The prior downtrend line on the S&P 500 Index, which we have been discussing in detail over the past week, provided support yesterday afternoon, but not before a sharp morning selloff that took out stop orders. The daily chart of the S&P 500 below illustrates how the prior downtrend line, which was formerly a resistance level, is now acting as the new support. Remember that intraday moves above or below trendlines is common, but it is the closing prices that matter most. Although the S&P probed below the trendline support in the morning, it closed firmly above it in the afternoon. It is not illustrated in the chart, but the downtrend line (in red) began with the high of March 5. Take a look:
Not surprisingly, the Dow continues to find support at its 200-day moving average, which it has done for the past three days. It is now trying to rally back above short-term resistance of its 50-day MA:
The problem with the broad market is that both the S&P 500 and Dow Jones Industrial Average are sitting at solid support levels and are technically poised to go higher from here in the short-term, but the Nasdaq’s extreme relative weakness is preventing the S&P and Dow from getting any momentum going. When one index is vastly out of sync with the others, it tends to affect all of the major indices because the tug-of-war makes the market choppy and usually prevents the broad market from trending smoothly. Given that the major indices closed near their intraday highs yesterday, we will probably see follow-through of another day to the upside, but don’t count on much more than a feeble bounce if volume does not pick up.

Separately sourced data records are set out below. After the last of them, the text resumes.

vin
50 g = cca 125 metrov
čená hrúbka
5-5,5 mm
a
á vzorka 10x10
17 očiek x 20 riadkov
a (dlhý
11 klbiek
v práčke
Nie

Earnings season is now in full swing, as Intel reports after the close today, and AMD and AAPL both report after tomorrow’s close. So far, the market has not been impressed with most of the earnings reports. Yahoo! is a good example of a company that met analyst estimates, but actually sparked a selloff in the sector and the whole Nasdaq. If the market reacts similarly to other important earnings reports this week, I would not count on a very positive reaction from the markets. Remember it is not whether a company reports “good” or “bad” news. Rather, the ONLY thing that matters is the market’s expectations. This is why, for most people, trying to guess which direction a stock will trade after a company reports earnings is a losing game for most traders. The point is to remember the mantra this week. . .Trade what you see, not what you think!
Today’s watch list:
PPH – Pharmaceutical HOLDR
Trigger = above 76.60 (above yesterday’s high)
Target = 78.20 (resistance of the 200-day MA)

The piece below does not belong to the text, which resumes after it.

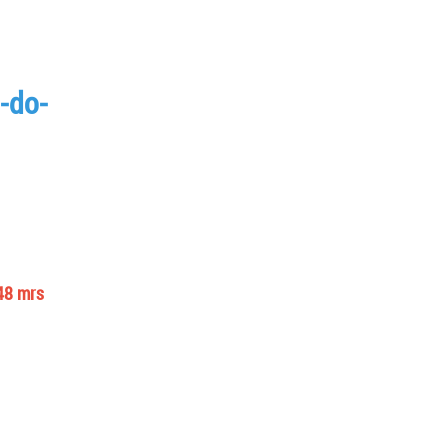
-do-
48 mrs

Stop = 75.75 (below yesterday’s low)
Notes = We are still stalking PPH for a potential long entry. It never hit our trigger price, so we have risked absolutely nothing so far and now have a better risk/reward on the entry point if it triggers today (note the adjusted trigger price). It is also at support of the lower end of the trend channel. Since PPH sometimes has a wide spread, remember you can track the price of PPH by following its index instead, which is $IPH.X.
Daily Reality Report:
Below is Morpheus Trading Group’s daily
performance report of closed trades and an update on all open positions from The
Wagner Daily (Intraday Real-Time Room trades are reported separately in The
Wagner Weekly). Net P/L figures are based on the quantity of shares represented
in the MTG Position Sizing Model.
PPH did not hit its trigger price, so we remain flat.